About this task: Exactly as written, return the entries below, minus any pictures.

-------- Records for this task --------

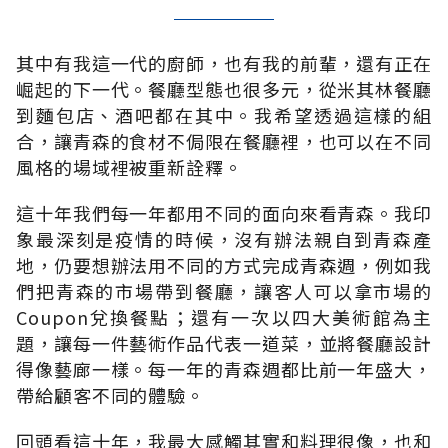
其中有我這一代的廚師，也有我的前輩，還有正在
崛起的下一代。餐廳型態也很多元，從米其林餐廳
到麵包店、酒吧都在其中。我希望透過這樣的組
合，讓青森的食材不侷限在餐廳裡，也可以在不同
風格的場域裡被重新詮釋。
這十年我們每一年都用不同的面向來看青森。我印
象最深刻是疫情的時候，沒有辦法親自到青森產
地，仍要想辦法用不同的方式完成青森週，例如我
們把青森的市場帶到餐廳，讓客人可以拿市場的
Coupon兌換餐點；還有一次以四大美術館為主
題，讓每一件藝術作品代表一道菜，並將餐廳設計
得像藝廊一樣。每一年的青森週都比前一年盛大，
帶給顧客不同的體驗。
回頭看這十年，我最大感觸其實和料理很像，也和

--------

Completed task:
其中有我這一代的廚師，也有我的前輩，還有正在
崛起的下一代。餐廳型態也很多元，從米其林餐廳
到麵包店、酒吧都在其中。我希望透過這樣的組
合，讓青森的食材不侷限在餐廳裡，也可以在不同
風格的場域裡被重新詮釋。
這十年我們每一年都用不同的面向來看青森。我印
象最深刻是疫情的時候，沒有辦法親自到青森產
地，仍要想辦法用不同的方式完成青森週，例如我
們把青森的市場帶到餐廳，讓客人可以拿市場的
Coupon兌換餐點；還有一次以四大美術館為主
題，讓每一件藝術作品代表一道菜，並將餐廳設計
得像藝廊一樣。每一年的青森週都比前一年盛大，
帶給顧客不同的體驗。
回頭看這十年，我最大感觸其實和料理很像，也和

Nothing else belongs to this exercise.